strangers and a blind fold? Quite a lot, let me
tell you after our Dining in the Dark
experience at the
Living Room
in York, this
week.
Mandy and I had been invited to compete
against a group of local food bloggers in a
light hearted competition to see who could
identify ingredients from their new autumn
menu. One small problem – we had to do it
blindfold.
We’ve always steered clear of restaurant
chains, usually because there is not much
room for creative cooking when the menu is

--

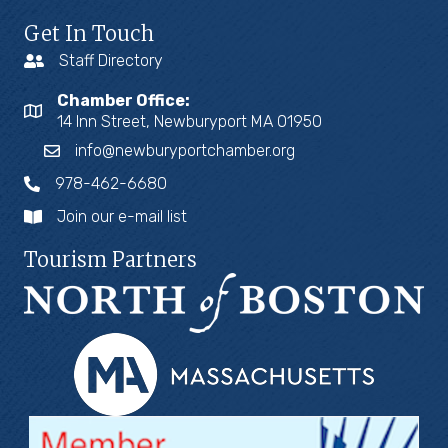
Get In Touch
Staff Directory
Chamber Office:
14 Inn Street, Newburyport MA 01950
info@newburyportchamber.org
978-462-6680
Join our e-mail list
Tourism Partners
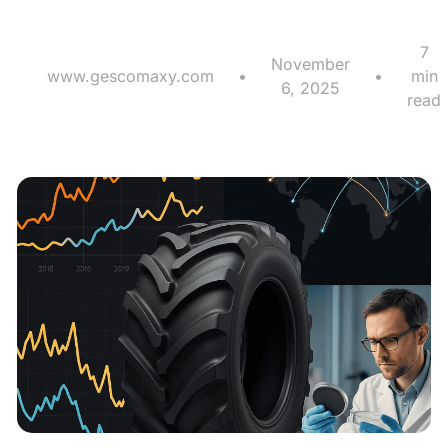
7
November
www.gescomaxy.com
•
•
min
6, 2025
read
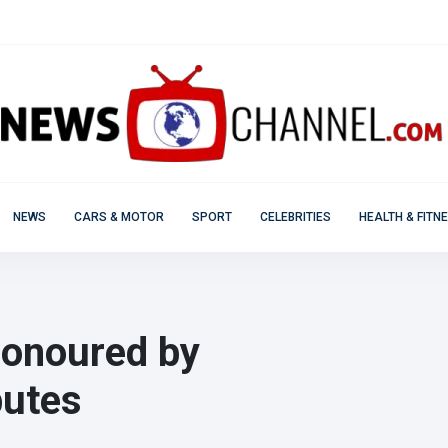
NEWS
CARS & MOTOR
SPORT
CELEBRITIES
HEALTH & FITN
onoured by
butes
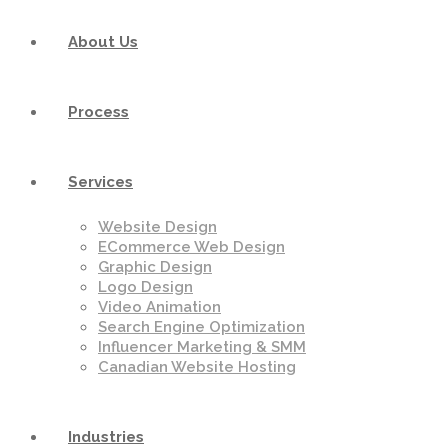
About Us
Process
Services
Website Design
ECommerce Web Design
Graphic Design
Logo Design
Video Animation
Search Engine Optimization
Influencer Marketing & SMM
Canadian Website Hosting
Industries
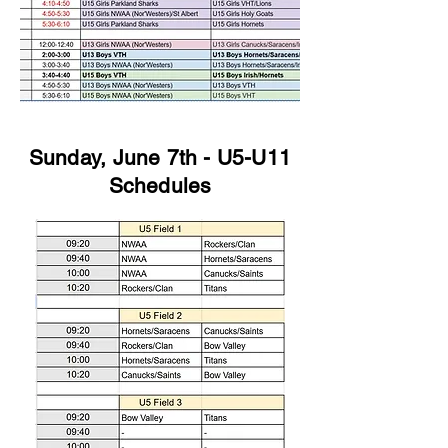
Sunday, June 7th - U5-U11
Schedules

*Required work*: Starting at the line that has "identify ingredients from their new autumn" in the records above, restate word for word every line until the one that has "room for creative cooking when the menu is", and include that one as well.

*Solution*:
identify ingredients from their new autumn
menu. One small problem – we had to do it
blindfold.
We’ve always steered clear of restaurant
chains, usually because there is not much
room for creative cooking when the menu is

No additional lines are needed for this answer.